Using the data below, return every line that holds the word "screenshot".
AVAILABLE RECORDS START
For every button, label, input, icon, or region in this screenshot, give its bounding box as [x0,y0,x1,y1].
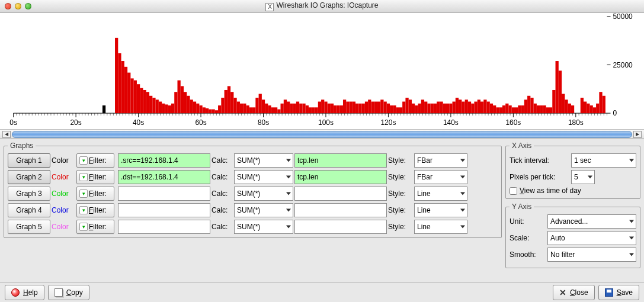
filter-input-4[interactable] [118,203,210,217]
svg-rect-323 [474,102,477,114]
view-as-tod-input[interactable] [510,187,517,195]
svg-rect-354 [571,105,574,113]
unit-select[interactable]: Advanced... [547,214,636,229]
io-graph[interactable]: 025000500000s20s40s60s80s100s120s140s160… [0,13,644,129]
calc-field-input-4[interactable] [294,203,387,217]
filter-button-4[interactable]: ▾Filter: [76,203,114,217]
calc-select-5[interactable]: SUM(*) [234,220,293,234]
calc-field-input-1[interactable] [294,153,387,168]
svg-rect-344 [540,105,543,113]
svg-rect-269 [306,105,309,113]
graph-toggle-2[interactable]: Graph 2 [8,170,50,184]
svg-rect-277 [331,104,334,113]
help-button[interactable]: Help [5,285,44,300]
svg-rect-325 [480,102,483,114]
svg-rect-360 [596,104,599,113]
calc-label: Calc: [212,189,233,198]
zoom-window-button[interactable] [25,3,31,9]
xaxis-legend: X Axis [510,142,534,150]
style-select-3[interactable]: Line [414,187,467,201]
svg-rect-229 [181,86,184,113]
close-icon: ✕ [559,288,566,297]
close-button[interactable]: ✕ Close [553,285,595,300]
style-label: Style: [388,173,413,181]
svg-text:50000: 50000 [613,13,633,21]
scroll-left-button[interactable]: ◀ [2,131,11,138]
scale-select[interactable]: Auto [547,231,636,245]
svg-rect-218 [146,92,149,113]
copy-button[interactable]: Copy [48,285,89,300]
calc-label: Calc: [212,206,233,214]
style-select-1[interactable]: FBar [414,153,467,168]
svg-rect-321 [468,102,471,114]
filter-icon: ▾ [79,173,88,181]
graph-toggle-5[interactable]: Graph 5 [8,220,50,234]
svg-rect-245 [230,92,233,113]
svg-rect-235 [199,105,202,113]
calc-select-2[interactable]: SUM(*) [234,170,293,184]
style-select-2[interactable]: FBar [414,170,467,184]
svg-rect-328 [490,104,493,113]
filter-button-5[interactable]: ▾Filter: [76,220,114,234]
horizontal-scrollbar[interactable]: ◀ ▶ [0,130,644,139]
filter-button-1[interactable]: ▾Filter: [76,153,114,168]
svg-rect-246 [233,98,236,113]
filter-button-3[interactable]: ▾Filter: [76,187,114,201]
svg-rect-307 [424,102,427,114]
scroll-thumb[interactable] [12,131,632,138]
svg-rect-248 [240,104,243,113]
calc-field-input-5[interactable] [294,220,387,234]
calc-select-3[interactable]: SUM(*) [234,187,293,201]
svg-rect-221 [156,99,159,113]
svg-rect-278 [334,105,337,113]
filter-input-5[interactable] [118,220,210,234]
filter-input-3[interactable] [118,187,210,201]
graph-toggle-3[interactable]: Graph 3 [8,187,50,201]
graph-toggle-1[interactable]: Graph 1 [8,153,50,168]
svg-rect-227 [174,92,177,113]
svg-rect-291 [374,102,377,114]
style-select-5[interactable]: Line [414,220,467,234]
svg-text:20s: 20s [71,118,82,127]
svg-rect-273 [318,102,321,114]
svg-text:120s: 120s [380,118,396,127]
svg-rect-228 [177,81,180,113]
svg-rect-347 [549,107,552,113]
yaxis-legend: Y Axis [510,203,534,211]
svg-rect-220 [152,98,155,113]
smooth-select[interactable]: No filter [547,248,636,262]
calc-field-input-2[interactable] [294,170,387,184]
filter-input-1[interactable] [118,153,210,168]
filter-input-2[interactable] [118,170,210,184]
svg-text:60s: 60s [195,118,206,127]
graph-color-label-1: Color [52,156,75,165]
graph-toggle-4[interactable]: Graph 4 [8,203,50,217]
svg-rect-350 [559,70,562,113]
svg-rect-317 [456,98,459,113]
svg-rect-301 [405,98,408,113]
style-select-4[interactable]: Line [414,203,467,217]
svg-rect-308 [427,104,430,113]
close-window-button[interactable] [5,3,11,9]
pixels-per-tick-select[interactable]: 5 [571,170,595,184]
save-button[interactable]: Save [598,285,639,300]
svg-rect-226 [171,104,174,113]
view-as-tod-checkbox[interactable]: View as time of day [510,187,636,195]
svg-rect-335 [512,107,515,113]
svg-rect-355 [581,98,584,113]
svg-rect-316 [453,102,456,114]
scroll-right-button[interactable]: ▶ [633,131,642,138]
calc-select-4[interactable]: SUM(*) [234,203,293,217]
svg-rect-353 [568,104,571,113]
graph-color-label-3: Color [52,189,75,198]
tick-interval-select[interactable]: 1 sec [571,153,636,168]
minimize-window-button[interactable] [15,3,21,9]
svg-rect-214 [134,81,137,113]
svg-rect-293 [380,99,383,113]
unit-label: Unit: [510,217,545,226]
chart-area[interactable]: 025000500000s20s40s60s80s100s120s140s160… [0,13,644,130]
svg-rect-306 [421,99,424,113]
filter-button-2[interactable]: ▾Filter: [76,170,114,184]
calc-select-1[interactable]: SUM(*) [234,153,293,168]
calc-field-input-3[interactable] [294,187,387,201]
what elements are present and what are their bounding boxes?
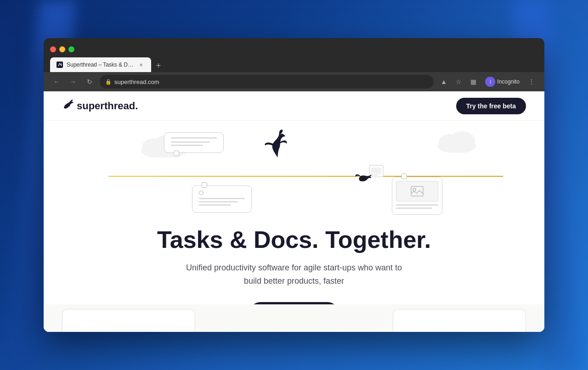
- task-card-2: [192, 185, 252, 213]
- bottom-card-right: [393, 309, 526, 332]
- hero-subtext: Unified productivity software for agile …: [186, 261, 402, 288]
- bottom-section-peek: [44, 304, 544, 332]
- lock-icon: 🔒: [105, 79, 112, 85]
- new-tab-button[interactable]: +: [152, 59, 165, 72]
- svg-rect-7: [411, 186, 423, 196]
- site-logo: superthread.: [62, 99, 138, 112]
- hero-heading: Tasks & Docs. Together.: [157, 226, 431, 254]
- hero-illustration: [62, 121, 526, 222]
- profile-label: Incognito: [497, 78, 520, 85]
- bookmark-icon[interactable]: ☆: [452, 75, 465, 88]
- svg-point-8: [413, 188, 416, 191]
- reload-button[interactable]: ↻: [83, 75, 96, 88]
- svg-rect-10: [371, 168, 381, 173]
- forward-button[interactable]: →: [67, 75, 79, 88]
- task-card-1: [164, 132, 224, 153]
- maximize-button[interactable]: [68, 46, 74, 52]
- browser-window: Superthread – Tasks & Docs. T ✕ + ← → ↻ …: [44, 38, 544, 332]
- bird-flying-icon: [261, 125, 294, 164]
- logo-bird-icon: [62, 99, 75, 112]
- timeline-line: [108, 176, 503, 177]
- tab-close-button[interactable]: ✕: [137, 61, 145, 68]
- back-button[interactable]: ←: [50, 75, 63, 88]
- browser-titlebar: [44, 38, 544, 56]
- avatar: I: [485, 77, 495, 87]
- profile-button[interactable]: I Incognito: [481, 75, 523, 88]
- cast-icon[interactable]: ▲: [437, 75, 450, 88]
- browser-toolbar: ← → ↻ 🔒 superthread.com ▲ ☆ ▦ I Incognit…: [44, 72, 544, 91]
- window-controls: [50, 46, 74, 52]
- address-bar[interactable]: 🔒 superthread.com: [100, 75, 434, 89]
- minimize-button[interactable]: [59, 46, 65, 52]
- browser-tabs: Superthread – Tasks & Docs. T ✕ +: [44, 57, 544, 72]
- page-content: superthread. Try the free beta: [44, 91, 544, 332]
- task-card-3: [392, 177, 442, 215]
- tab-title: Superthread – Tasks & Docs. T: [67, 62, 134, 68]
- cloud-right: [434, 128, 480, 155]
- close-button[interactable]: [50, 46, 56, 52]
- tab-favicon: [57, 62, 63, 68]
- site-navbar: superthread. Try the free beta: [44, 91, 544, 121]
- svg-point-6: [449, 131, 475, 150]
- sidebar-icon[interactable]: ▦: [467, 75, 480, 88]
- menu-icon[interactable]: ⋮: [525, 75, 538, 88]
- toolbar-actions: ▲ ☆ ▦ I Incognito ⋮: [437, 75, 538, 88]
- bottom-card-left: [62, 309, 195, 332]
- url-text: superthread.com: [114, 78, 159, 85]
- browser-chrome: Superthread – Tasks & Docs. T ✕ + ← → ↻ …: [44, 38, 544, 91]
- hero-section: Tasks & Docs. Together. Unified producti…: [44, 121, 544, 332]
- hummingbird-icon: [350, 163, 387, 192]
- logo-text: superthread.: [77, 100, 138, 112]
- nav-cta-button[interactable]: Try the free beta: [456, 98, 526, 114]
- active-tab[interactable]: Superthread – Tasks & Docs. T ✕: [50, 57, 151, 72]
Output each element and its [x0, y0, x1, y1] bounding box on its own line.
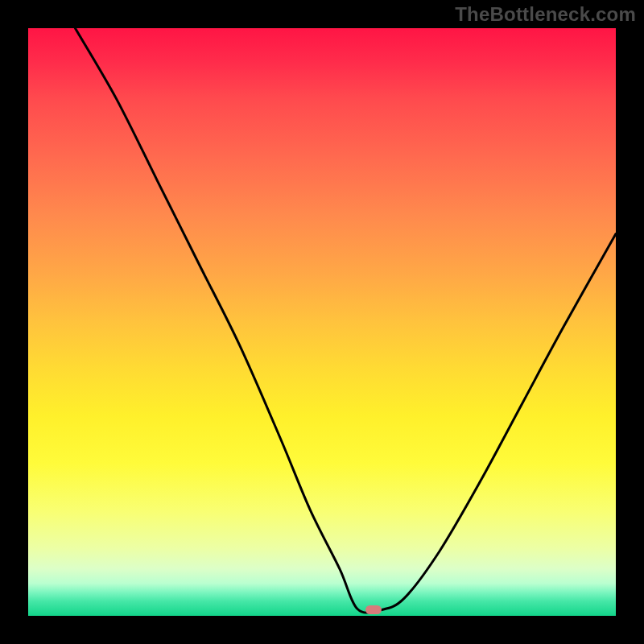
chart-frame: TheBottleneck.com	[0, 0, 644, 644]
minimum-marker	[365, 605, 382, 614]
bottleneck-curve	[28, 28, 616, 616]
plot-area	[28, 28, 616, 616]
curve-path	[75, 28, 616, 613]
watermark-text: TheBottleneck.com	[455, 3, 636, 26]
AVAILABLE RECORDS END
AVAILABLE RECORDS START
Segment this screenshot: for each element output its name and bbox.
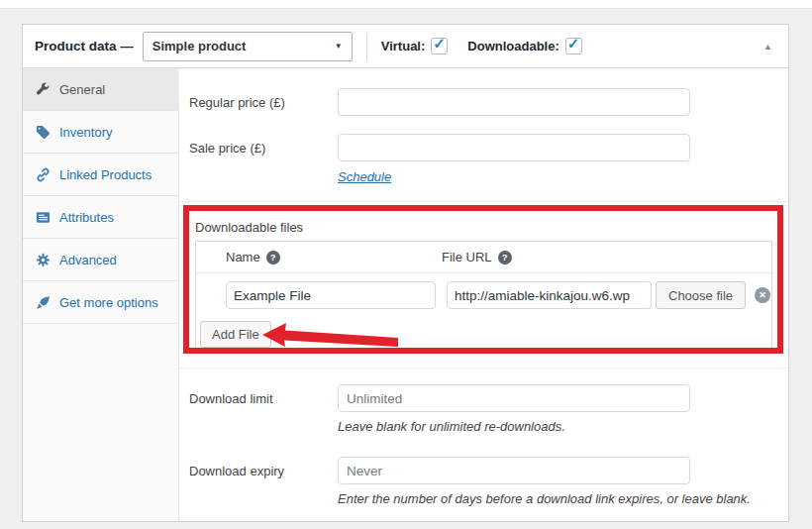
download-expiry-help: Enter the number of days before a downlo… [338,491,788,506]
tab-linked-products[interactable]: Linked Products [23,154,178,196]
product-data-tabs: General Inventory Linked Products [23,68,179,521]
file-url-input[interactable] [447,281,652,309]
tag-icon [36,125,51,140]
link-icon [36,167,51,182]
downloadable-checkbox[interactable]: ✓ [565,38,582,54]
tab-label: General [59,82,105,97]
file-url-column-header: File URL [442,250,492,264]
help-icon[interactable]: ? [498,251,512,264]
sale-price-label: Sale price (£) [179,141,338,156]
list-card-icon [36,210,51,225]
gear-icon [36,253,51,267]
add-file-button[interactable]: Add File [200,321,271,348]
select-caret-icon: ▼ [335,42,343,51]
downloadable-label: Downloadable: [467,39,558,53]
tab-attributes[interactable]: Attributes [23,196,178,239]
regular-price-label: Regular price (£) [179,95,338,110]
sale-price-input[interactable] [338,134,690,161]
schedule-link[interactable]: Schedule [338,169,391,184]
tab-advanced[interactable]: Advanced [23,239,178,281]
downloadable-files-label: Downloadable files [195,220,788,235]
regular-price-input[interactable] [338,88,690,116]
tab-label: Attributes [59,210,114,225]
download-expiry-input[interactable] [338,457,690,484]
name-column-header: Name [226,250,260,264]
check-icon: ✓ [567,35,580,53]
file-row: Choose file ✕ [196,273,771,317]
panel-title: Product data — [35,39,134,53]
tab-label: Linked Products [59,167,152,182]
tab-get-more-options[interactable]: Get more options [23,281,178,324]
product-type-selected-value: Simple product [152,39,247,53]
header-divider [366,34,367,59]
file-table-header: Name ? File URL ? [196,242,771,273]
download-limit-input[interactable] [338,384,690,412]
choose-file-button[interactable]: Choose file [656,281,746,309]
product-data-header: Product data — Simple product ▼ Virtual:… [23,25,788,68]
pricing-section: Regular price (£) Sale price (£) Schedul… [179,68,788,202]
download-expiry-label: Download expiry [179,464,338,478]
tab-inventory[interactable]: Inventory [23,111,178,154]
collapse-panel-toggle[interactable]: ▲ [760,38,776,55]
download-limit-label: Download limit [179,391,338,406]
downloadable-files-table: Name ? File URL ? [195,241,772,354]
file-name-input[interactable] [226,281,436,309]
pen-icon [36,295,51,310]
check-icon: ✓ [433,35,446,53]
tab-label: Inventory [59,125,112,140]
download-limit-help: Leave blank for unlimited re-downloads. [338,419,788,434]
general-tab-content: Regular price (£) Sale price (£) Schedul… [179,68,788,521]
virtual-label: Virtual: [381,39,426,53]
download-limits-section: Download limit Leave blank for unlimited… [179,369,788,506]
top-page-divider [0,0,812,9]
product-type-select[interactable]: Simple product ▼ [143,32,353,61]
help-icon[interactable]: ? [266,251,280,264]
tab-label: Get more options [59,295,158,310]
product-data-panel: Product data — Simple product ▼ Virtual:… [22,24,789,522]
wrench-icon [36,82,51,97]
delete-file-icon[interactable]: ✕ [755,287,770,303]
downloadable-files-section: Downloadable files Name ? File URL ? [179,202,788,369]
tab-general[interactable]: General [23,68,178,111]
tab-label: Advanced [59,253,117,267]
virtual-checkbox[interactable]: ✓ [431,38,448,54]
AVAILABLE RECORDS END
AVAILABLE RECORDS START
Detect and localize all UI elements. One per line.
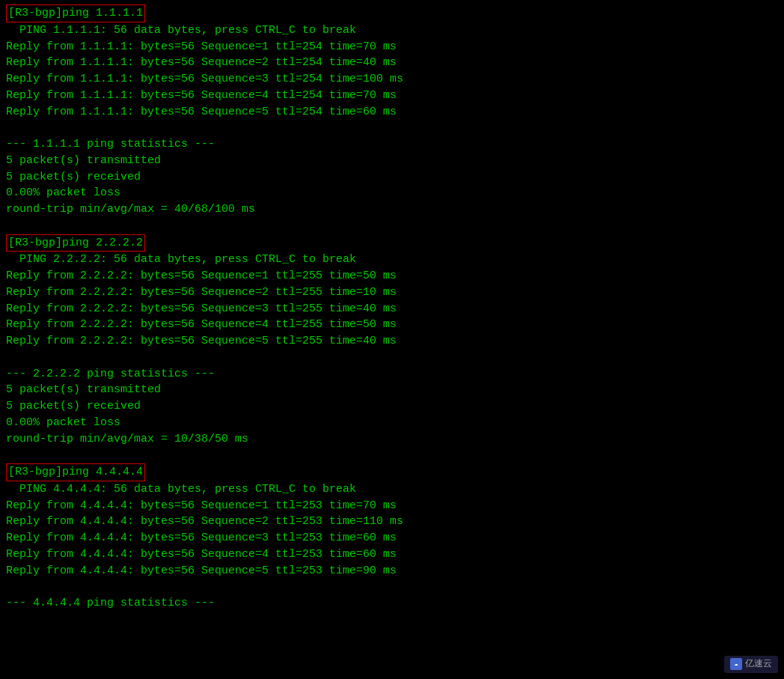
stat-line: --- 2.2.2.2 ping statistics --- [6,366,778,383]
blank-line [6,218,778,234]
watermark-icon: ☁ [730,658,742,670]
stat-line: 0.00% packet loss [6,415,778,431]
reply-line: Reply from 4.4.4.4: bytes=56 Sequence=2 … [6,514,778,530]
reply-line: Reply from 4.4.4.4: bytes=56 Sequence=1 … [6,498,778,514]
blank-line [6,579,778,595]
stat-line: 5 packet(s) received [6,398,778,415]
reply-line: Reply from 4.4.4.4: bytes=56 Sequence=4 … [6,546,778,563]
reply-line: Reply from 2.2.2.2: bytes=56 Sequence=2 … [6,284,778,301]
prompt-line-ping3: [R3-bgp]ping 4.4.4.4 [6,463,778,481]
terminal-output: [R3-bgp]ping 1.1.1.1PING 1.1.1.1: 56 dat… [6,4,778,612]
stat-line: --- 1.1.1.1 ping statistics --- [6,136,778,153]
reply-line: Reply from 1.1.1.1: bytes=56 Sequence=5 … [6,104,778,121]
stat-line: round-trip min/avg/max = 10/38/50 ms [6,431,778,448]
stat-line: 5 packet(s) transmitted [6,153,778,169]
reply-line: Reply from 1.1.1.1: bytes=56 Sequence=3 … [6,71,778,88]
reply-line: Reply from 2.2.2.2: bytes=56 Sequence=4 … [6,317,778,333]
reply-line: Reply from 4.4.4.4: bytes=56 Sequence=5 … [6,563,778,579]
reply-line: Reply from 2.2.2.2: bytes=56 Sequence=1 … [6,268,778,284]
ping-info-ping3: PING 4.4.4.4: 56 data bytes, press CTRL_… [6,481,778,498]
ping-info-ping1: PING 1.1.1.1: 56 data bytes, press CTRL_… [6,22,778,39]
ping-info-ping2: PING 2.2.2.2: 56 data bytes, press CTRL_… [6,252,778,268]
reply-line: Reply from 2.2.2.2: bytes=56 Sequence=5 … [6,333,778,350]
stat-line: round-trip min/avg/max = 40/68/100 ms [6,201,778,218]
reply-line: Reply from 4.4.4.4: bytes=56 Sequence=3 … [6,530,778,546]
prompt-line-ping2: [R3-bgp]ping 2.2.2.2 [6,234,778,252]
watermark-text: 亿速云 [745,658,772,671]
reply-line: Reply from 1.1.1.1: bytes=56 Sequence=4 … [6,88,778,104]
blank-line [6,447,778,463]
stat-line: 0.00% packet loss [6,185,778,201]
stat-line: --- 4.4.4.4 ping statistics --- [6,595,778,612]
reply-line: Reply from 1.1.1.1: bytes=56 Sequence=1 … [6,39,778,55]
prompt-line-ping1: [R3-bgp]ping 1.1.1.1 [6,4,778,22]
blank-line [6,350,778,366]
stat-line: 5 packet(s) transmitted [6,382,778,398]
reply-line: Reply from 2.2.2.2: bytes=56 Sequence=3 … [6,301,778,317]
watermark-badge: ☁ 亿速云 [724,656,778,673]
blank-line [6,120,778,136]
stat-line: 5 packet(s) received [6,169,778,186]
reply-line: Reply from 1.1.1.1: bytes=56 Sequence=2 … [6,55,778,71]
AVAILABLE RECORDS END
• EXERCISE OUTPUT
For every button, label, input, icon, or region in this screenshot, give its bounding box as [x0,y0,x1,y1].
Segment this screenshot: for each element output its name and bbox.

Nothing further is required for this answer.